| EXERCISE DESCRIPTION |
Leave the pictures out. Transcribe exactly every line from the start of the records through the one containing "Expédition et taxes en sus.".

****************************************

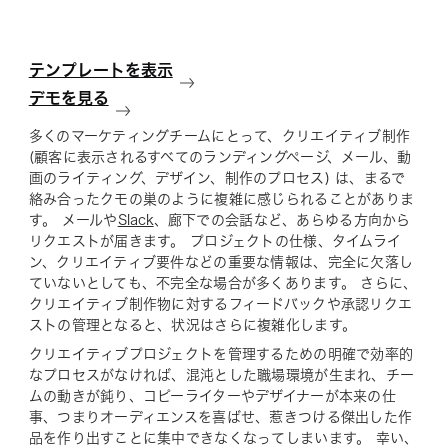
テンプレートを表示
デモを見る
多くのマーケティングチームにとって、クリエイティブ制作
(顧客に表示されるすべてのランディングページ、メール、動
画のライティング、デザイン、制作のプロセス) は、まるで
絡み合ったクモの巣のように複雑に感じられることがありま
す。 メールや
Slack
、廊下での会話など、あらゆる方向から
リクエストが届きます。 プロジェクトの仕様、タイムライ
ン、クリエイティブ要件などの重要な情報は、完全に欠落し
ていないとしても、不完全な場合が多くあります。 さらに、
クリエイティブ制作物に対するフィードバックや承認リクエ
ストの管理となると、状況はさらに複雑化します。
クリエイティブプロジェクトを管理するための明確で効率的
なプロセスがなければ、混沌とした職場環境が生まれ、チー
ムの動きが鈍り、コピーライターやデザイナーが本来の仕
事、つまりオーディエンスを喜ばせ、惹きつける傑出した作
品を作り出すことに集中できなくなってしまいます。 幸い、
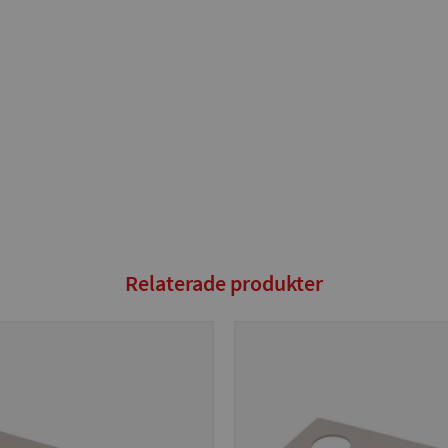
Relaterade produkter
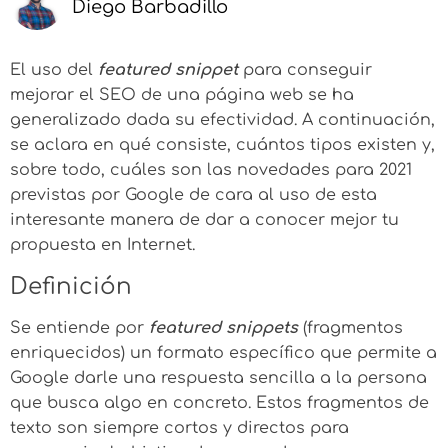
Diego Barbadillo
El uso del
featured snippet
para conseguir
mejorar el SEO de una página web se ha
generalizado dada su efectividad. A continuación,
se aclara en qué consiste, cuántos tipos existen y,
sobre todo, cuáles son las novedades para 2021
previstas por Google de cara al uso de esta
interesante manera de dar a conocer mejor tu
propuesta en Internet.
Definición
Se entiende por
featured snippets
(fragmentos
enriquecidos) un formato específico que permite a
Google darle una respuesta sencilla a la persona
que busca algo en concreto. Estos fragmentos de
texto son siempre cortos y directos para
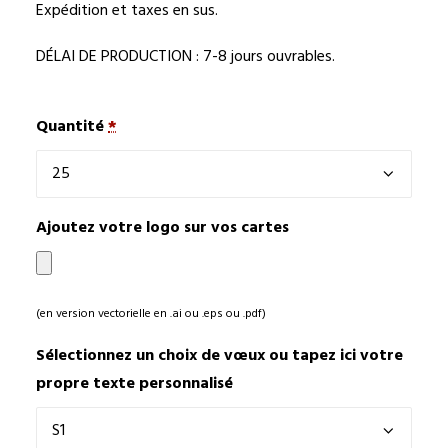
Expédition et taxes en sus.
DÉLAI DE PRODUCTION : 7-8 jours ouvrables.
Quantité
*
Ajoutez votre logo sur vos cartes
(en version vectorielle en .ai ou .eps ou .pdf)
Sélectionnez un choix de vœux ou tapez ici votre
propre texte personnalisé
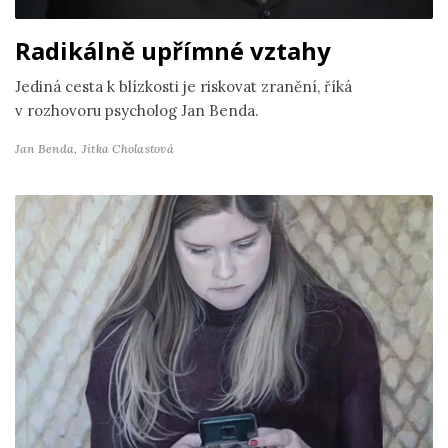
Radikálně upřímné vztahy
Jediná cesta k blízkosti je riskovat zranění, říká
v rozhovoru psycholog Jan Benda.
Jan Benda,
Jitka Cholastová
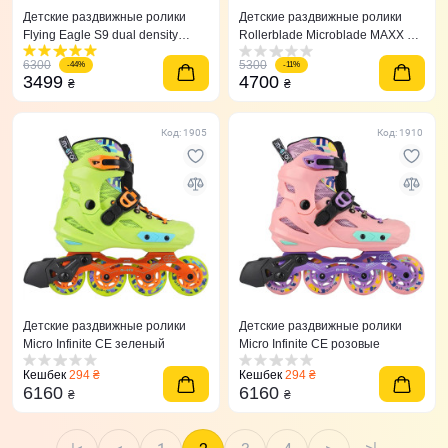
Детские раздвижные ролики
Детские раздвижные ролики
Flying Eagle S9 dual density
Rollerblade Microblade MAXX G
синие 27-31
36,5-40,5
6300
5300
-44%
-11%
3499
4700
₴
₴
Код: 1905
Код: 1910
Детские раздвижные ролики
Детские раздвижные ролики
Micro Infinite CE зеленый
Micro Infinite CE розовые
Кешбек
294 ₴
Кешбек
294 ₴
6160
6160
₴
₴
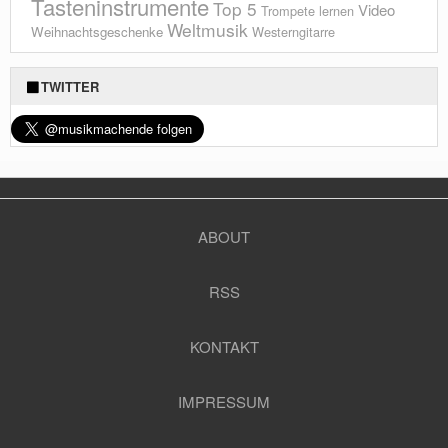
Tasteninstrumente
Top 5
Video
Trompete lernen
Weltmusik
Weihnachtsgeschenke
Westerngitarre
TWITTER
ABOUT
RSS
KONTAKT
IMPRESSUM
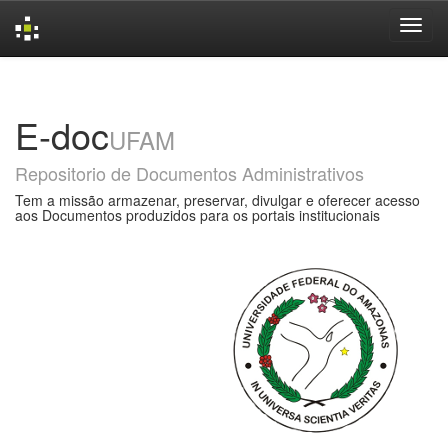
Skip
navigation
E-doc
UFAM
Repositorio de Documentos Administrativos
Tem a missão armazenar, preservar, divulgar e oferecer acesso
aos Documentos produzidos para os portais institucionais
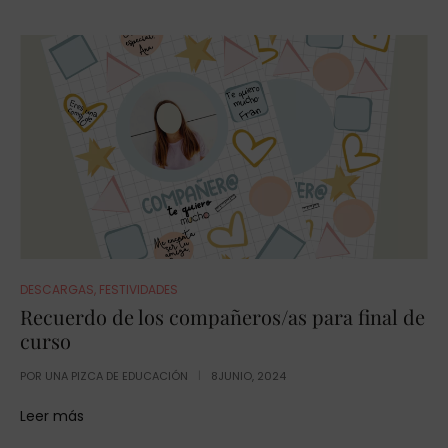
DESCARGAS
,
FESTIVIDADES
Recuerdo de los compañeros/as para final de
curso
POR
UNA PIZCA DE EDUCACIÓN
8JUNIO, 2024
Leer más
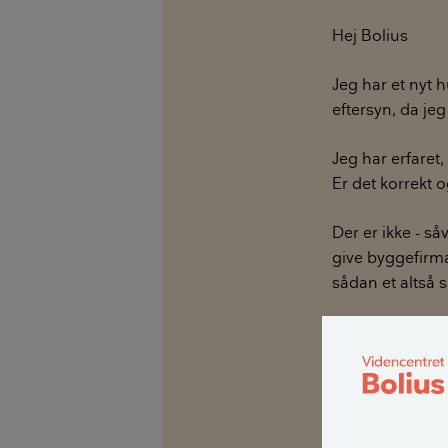
Hej Bolius
Jeg har et nyt h
eftersyn, da je
Jeg har erfaret,
Er det korrekt o
Der er ikke - så
give byggefirma
sådan et altså 
Ser frem til at h
Bedste hilsner
Erik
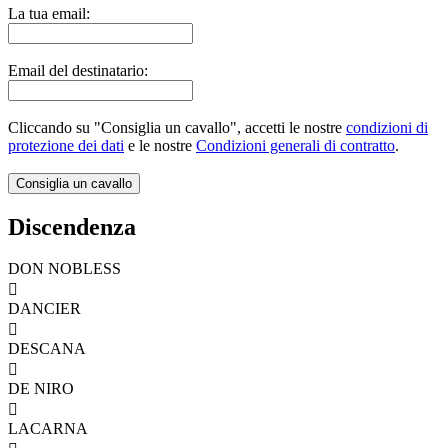
La tua email:
Email del destinatario:
Cliccando su "Consiglia un cavallo", accetti le nostre
condizioni di
protezione dei dati
e le nostre
Condizioni generali di contratto
.
Discendenza
DON NOBLESS

DANCIER

DESCANA

DE NIRO

LACARNA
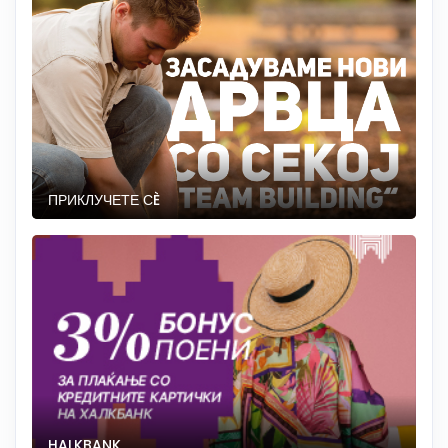
ПРИКЛУЧЕТЕ СÈ
HALKBANK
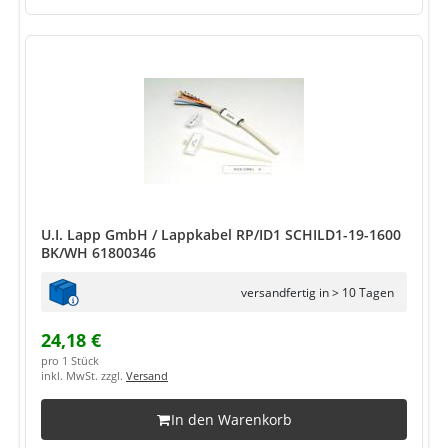
U.I. Lapp GmbH / Lappkabel RP/ID1 SCHILD1-19-1600
BK/WH 61800346
versandfertig in > 10 Tagen
24,18 €
pro 1 Stück
inkl. MwSt. zzgl.
Versand
In den Warenkorb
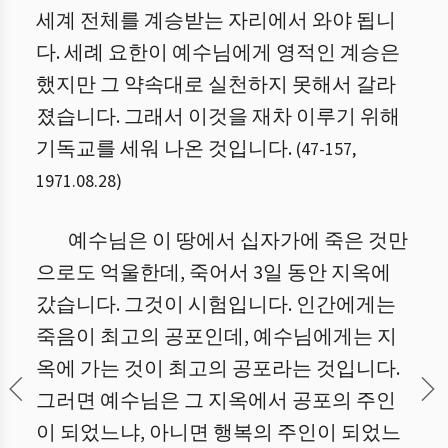
세계 전체를 계승받는 자리에서 와야 됩니
다. 세례 요한이 예수님에게 영적인 계승은
했지만 그 약속대로 실천하지 못해서 갈라
졌습니다. 그래서 이것을 재차 이루기 위해
기독교를 세워 나온 것입니다.
(
47
-
157
,
1971.08.28
)
예수님은 이 땅에서 십자가에 죽은 것만
으로도 억울한데, 죽어서 3일 동안 지옥에
갔습니다. 그것이 시험입니다. 인간에게는
죽음이 최고의 공포인데, 예수님에게는 지
옥에 가는 것이 최고의 공포라는 것입니다.
그러면 예수님은 그 지옥에서 공포의 주인
이 되었느냐, 아니면 행복의 주인이 되었느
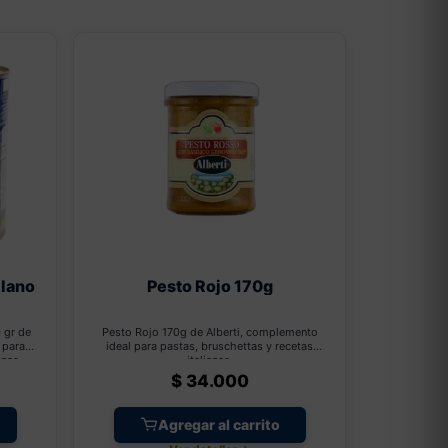
ilano
Pesto Rojo 170g
 gr de
Pesto Rojo 170g de Alberti, complemento
 para
ideal para pastas, bruschettas y recetas
anas.
italianas.
$
34.000
Agregar al carrito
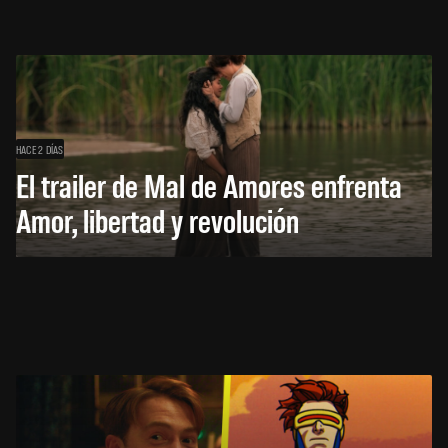
HACE 2 DÍAS
El trailer de Mal de Amores enfrenta
Amor, libertad y revolución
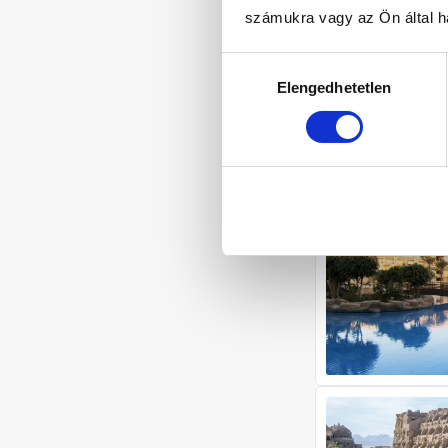
számukra vagy az Ön által ha
Hozzájárulás
Elengedhetetlen
kiválasztása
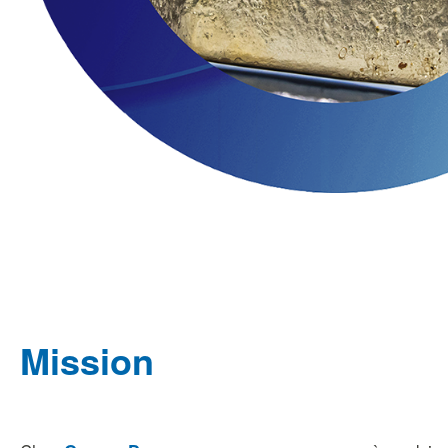
Mission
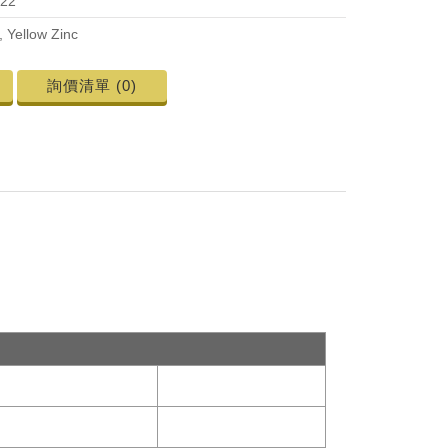
22
, Yellow Zinc
詢價清單 (
0
)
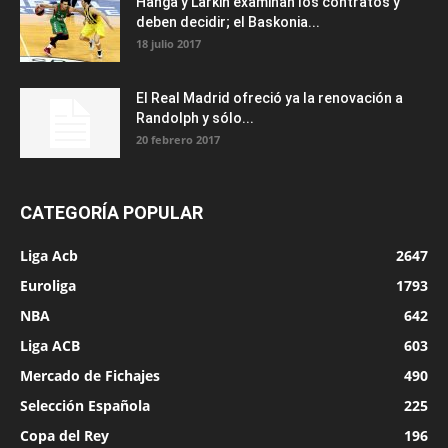
Hanga y Larkin examinan los contratos y
deben decidir; el Baskonia...
18 julio 2017
El Real Madrid ofreció ya la renovación a
Randolph y sólo...
20 febrero 2017
CATEGORÍA POPULAR
Liga Acb
2647
Euroliga
1793
NBA
642
Liga ACB
603
Mercado de Fichajes
490
Selección Española
225
Copa del Rey
196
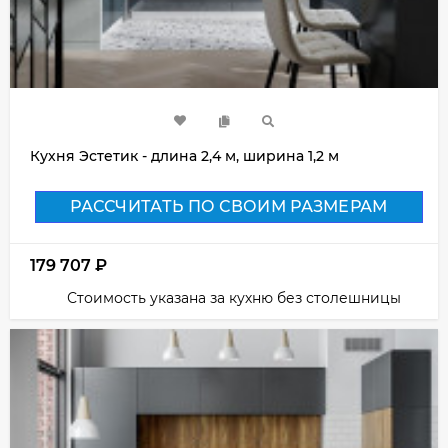
Кухня Эстетик - длина 2,4 м, ширина 1,2 м
РАССЧИТАТЬ ПО СВОИМ РАЗМЕРАМ
179 707
₽
Стоимость указана за кухню без столешницы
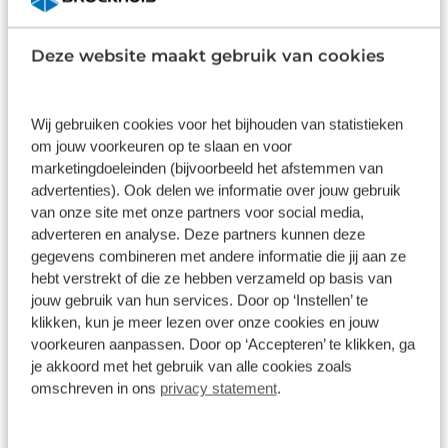
snelste productieauto van zijn tijd. Het model
Dit pakket is standaard inbegrepen. We
Wilt u 
markeerde Jaguars definitieve doorbraak als
vinden het logisch dat u op kwaliteit
garanti
sportwagenfabrikant en vormde de technische
Deze website maakt gebruik van cookies
kunt rekenen en we laten u graag weten
check d
basis voor latere iconen, zowel op de weg als in
wat u kunt verwachten.
juiste k
gebruik
competitie verband. Dit specifieke exemplaar werd
Wij gebruiken cookies voor het bijhouden van statistieken
geproduceerd op 3 juli 1952 en nieuw geleverd via
Inhoud
Gekozen
Kie
om jouw voorkeuren op te slaan en voor
Hornburg in Los Angeles, Verenigde Staten. De
marketingdoeleinden (bijvoorbeeld het afstemmen van
auto verliet de fabriek als Left Hand Drive Open
advertenties). Ook delen we informatie over jouw gebruik
Two-Seater, uitgevoerd in Bronze, met een Biscuit
van onze site met onze partners voor social media,
&amp; Tan interieur en een Fawn softtop. De
adverteren en analyse. Deze partners kunnen deze
originele fabrieksspecificatie is volledig bevestigd
gegevens combineren met andere informatie die jij aan ze
door het officiële Jaguar Daimler Heritage Trust
Wat klanten over ons zeggen
hebt verstrekt of die ze hebben verzameld op basis van
Certificate, waaruit blijkt dat chassis, motor en
jouw gebruik van hun services. Door op ‘Instellen’ te
versnellingsbak matching numbers zijn. Voor
9,1
klikken, kun je meer lezen over onze cookies en jouw
verzamelaars vormt dit een essentieel fundament.
voorkeuren aanpassen. Door op ‘Accepteren’ te klikken, ga
11237 reviews
je akkoord met het gebruik van alle cookies zoals
Deze Jaguar XK120 onderscheidt zich door zijn
omschreven in ons
privacy statement
.
heldere en goed gedocumenteerde achtergrond.
In de afgelopen jaren is de auto zorgvuldig
8882 reviews
5
cosmetisch verfijnd bij Brooks Classics, met als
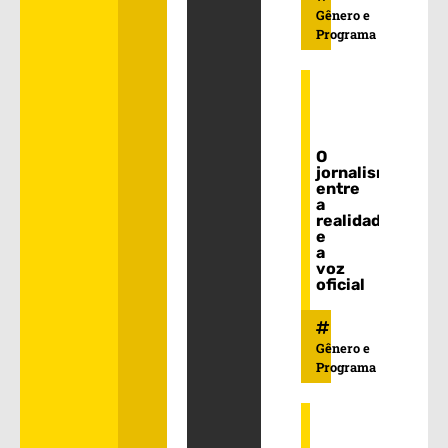
Gênero e
Programa
O
jornalismo:
entre
a
realidade
e
a
voz
oficial
Gênero e
Programa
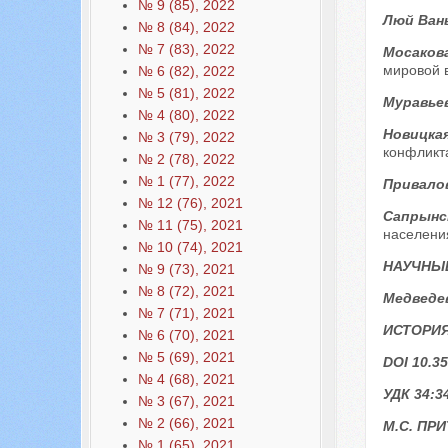
№ 9 (85), 2022
Люй Ван
№ 8 (84), 2022
№ 7 (83), 2022
Мосакова
мировой 
№ 6 (82), 2022
№ 5 (81), 2022
Муравьев
№ 4 (80), 2022
Новицкая
№ 3 (79), 2022
конфликт
№ 2 (78), 2022
№ 1 (77), 2022
Привалов
№ 12 (76), 2021
Сапрынск
№ 11 (75), 2021
населени
№ 10 (74), 2021
НАУЧНЫ
№ 9 (73), 2021
№ 8 (72), 2021
Медведев
№ 7 (71), 2021
ИСТОРИЯ
№ 6 (70), 2021
№ 5 (69), 2021
DOI 10.35
№ 4 (68), 2021
УДК 34:3
№ 3 (67), 2021
№ 2 (66), 2021
М.С. ПР
№ 1 (65), 2021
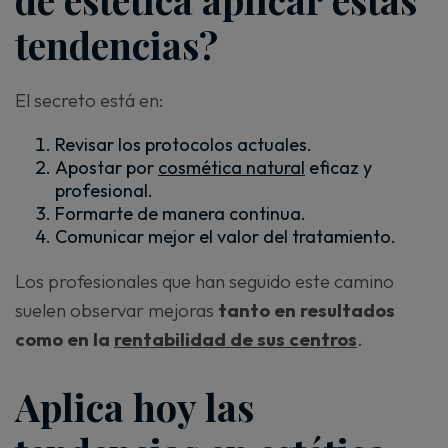
tendencias?
El secreto está en:
Revisar los protocolos actuales.
Apostar por
cosmética natural
eficaz y
profesional.
Formarte de manera continua.
Comunicar mejor el valor del tratamiento.
Los profesionales que han seguido este camino
suelen observar mejoras
tanto en resultados
como en la
rentabilidad de sus centros
.
Aplica hoy las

****************************************

| TASK OUTPUT |
テンプレートを表示
デモを見る
多くのマーケティングチームにとって、クリエイティブ制作
(顧客に表示されるすべてのランディングページ、メール、動
画のライティング、デザイン、制作のプロセス) は、まるで
絡み合ったクモの巣のように複雑に感じられることがありま
す。 メールや
Slack
、廊下での会話など、あらゆる方向から
リクエストが届きます。 プロジェクトの仕様、タイムライ
ン、クリエイティブ要件などの重要な情報は、完全に欠落し
ていないとしても、不完全な場合が多くあります。 さらに、
クリエイティブ制作物に対するフィードバックや承認リクエ
ストの管理となると、状況はさらに複雑化します。
クリエイティブプロジェクトを管理するための明確で効率的
なプロセスがなければ、混沌とした職場環境が生まれ、チー
ムの動きが鈍り、コピーライターやデザイナーが本来の仕
事、つまりオーディエンスを喜ばせ、惹きつける傑出した作
品を作り出すことに集中できなくなってしまいます。 幸い、
Relaterade produkter
Diego Barbadillo
El uso del
featured snippet
para conseguir
mejorar el SEO de una página web se ha
generalizado dada su efectividad. A continuación,
se aclara en qué consiste, cuántos tipos existen y,
sobre todo, cuáles son las novedades para 2021
previstas por Google de cara al uso de esta
interesante manera de dar a conocer mejor tu
propuesta en Internet.
Definición
Se entiende por
featured snippets
(fragmentos
enriquecidos) un formato específico que permite a
Google darle una respuesta sencilla a la persona
que busca algo en concreto. Estos fragmentos de
texto son siempre cortos y directos para
Expédition et taxes en sus.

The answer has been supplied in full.